[EXCERPTED DATA Boundary: Start]

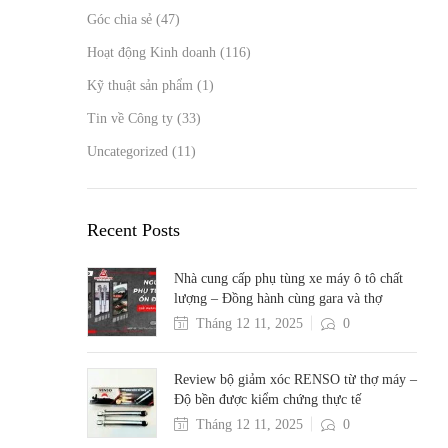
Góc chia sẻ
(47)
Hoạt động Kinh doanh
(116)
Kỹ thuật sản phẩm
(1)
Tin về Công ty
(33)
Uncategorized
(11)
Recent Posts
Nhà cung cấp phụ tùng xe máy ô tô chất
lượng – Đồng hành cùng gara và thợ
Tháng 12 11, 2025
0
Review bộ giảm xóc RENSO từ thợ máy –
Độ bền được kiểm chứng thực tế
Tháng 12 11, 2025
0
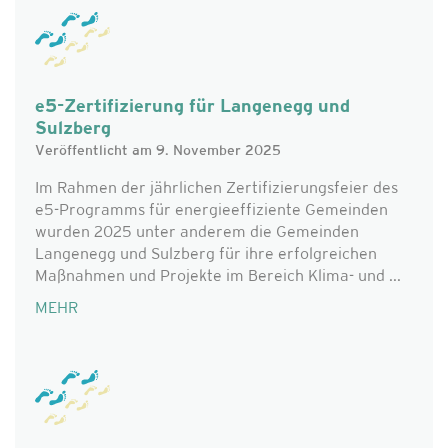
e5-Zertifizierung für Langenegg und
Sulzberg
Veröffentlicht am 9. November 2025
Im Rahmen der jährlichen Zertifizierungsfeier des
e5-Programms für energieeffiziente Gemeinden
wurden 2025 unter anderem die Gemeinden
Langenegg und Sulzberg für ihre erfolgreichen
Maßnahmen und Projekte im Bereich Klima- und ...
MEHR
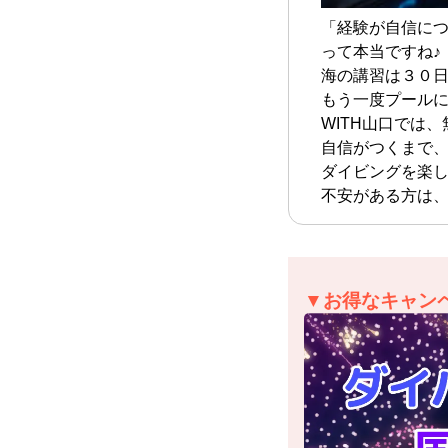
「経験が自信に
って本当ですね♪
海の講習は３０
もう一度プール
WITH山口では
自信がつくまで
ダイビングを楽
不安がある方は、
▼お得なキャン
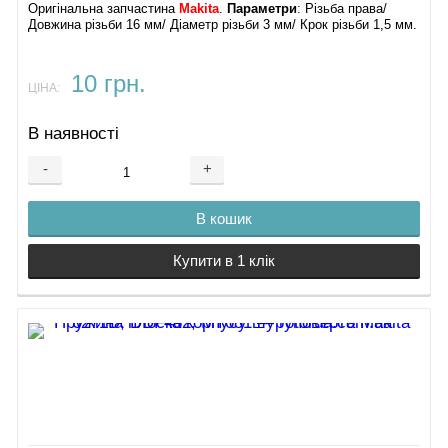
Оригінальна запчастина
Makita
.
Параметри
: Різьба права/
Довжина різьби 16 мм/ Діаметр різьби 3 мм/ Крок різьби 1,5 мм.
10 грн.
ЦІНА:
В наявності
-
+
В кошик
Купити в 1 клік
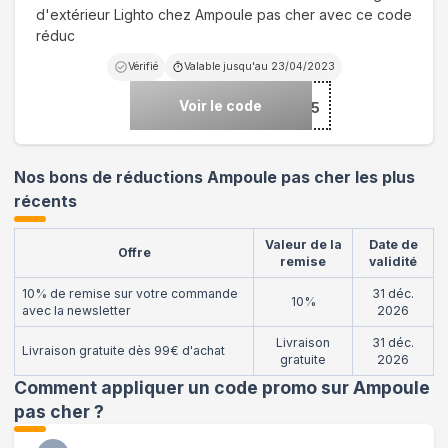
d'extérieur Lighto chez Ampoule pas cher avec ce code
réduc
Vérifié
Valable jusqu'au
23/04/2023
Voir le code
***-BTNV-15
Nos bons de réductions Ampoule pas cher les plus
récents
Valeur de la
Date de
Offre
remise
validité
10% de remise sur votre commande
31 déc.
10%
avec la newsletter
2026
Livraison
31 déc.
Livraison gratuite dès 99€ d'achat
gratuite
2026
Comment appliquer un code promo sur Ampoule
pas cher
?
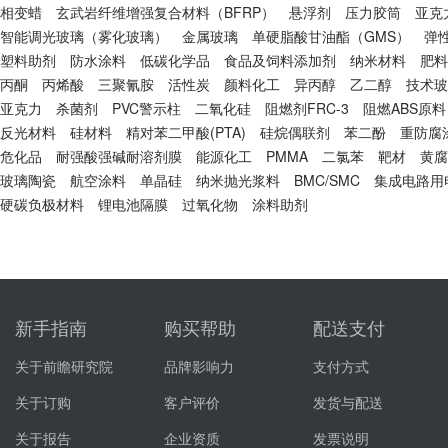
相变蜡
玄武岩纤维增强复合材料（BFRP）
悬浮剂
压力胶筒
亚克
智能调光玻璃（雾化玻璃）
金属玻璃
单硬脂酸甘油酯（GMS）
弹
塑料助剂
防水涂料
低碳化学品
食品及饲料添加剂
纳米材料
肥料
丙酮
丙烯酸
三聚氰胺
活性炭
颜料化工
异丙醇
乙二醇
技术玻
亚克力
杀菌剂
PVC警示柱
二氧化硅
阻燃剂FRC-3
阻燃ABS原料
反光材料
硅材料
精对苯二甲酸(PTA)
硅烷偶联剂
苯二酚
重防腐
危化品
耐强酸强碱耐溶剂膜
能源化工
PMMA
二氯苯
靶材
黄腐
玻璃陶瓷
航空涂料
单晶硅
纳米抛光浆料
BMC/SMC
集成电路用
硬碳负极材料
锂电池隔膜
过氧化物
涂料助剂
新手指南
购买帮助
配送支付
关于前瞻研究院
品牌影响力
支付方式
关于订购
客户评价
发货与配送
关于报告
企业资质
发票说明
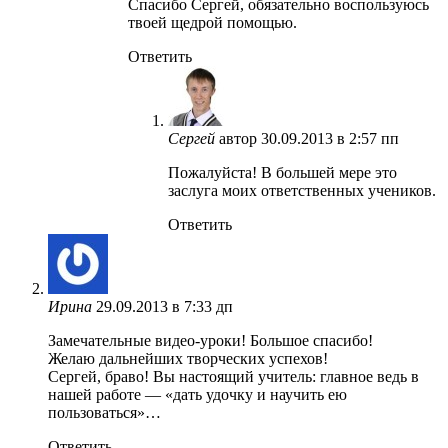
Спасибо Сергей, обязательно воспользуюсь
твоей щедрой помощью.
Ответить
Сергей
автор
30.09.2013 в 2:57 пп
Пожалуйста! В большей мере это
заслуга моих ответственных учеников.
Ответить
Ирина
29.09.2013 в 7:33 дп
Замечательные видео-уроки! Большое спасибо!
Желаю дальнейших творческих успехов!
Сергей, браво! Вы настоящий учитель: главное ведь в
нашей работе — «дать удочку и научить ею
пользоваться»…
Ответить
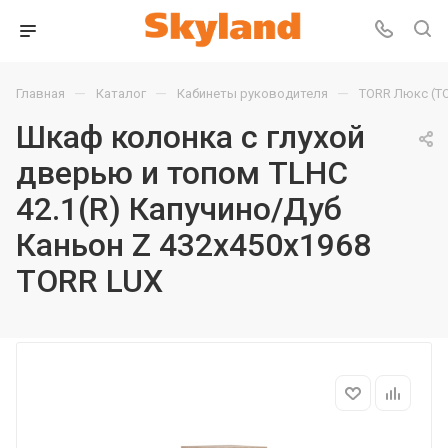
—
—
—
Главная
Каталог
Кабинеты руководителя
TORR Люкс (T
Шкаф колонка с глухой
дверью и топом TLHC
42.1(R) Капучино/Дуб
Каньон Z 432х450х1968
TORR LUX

[EXCERPTED DATA Boundary: End]

> PROBLEM TO SOLVE
The records above must be printed exactly; the pictures stay out.

> ANSWER
Góc chia sẻ
(47)
Hoạt động Kinh doanh
(116)
Kỹ thuật sản phẩm
(1)
Tin về Công ty
(33)
Uncategorized
(11)
Recent Posts
Nhà cung cấp phụ tùng xe máy ô tô chất
lượng – Đồng hành cùng gara và thợ
Tháng 12 11, 2025
0
Review bộ giảm xóc RENSO từ thợ máy –
Độ bền được kiểm chứng thực tế
Tháng 12 11, 2025
0
e5-Zertifizierung für Langenegg und
Sulzberg
Veröffentlicht am 9. November 2025
Im Rahmen der jährlichen Zertifizierungsfeier des
e5-Programms für energieeffiziente Gemeinden
wurden 2025 unter anderem die Gemeinden
Langenegg und Sulzberg für ihre erfolgreichen
Maßnahmen und Projekte im Bereich Klima- und ...
MEHR
「経験が自信に
って本当ですね♪
海の講習は３０
もう一度プール
WITH山口では
自信がつくまで
ダイビングを楽
不安がある方は、
▼お得なキャン
Оригінальна запчастина
Makita
.
Параметри
: Різьба права/
Довжина різьби 16 мм/ Діаметр різьби 3 мм/ Крок різьби 1,5 мм.
10 грн.
ЦІНА:
В наявності
-
+
В кошик
Купити в 1 клік
d'extérieur Lighto chez Ampoule pas cher avec ce code
réduc
Vérifié
Valable jusqu'au
23/04/2023
Voir le code
***-BTNV-15
Nos bons de réductions Ampoule pas cher les plus
récents
Valeur de la
Date de
Offre
remise
validité
10% de remise sur votre commande
31 déc.
10%
avec la newsletter
2026
Livraison
31 déc.
Livraison gratuite dès 99€ d'achat
gratuite
2026
Comment appliquer un code promo sur Ampoule
pas cher
?
相变蜡
玄武岩纤维增强复合材料（BFRP）
悬浮剂
压力胶筒
亚克
智能调光玻璃（雾化玻璃）
金属玻璃
单硬脂酸甘油酯（GMS）
弹
塑料助剂
防水涂料
低碳化学品
食品及饲料添加剂
纳米材料
肥料
丙酮
丙烯酸
三聚氰胺
活性炭
颜料化工
异丙醇
乙二醇
技术玻
亚克力
杀菌剂
PVC警示柱
二氧化硅
阻燃剂FRC-3
阻燃ABS原料
反光材料
硅材料
精对苯二甲酸(PTA)
硅烷偶联剂
苯二酚
重防腐
危化品
耐强酸强碱耐溶剂膜
能源化工
PMMA
二氯苯
靶材
黄腐
玻璃陶瓷
航空涂料
单晶硅
纳米抛光浆料
BMC/SMC
集成电路用
硬碳负极材料
锂电池隔膜
过氧化物
涂料助剂
新手指南
购买帮助
配送支付
关于前瞻研究院
品牌影响力
支付方式
关于订购
客户评价
发货与配送
关于报告
企业资质
发票说明
Спасибо Сергей, обязательно воспользуюсь
твоей щедрой помощью.
Ответить
Сергей
автор
30.09.2013 в 2:57 пп
Пожалуйста! В большей мере это
заслуга моих ответственных учеников.
Ответить
Ирина
29.09.2013 в 7:33 дп
Замечательные видео-уроки! Большое спасибо!
Желаю дальнейших творческих успехов!
Сергей, браво! Вы настоящий учитель: главное ведь в
нашей работе — «дать удочку и научить ею
пользоваться»…
Ответить
—
—
—
Главная
Каталог
Кабинеты руководителя
TORR Люкс (T
Шкаф колонка с глухой
дверью и топом TLHC
42.1(R) Капучино/Дуб
Каньон Z 432х450х1968
TORR LUX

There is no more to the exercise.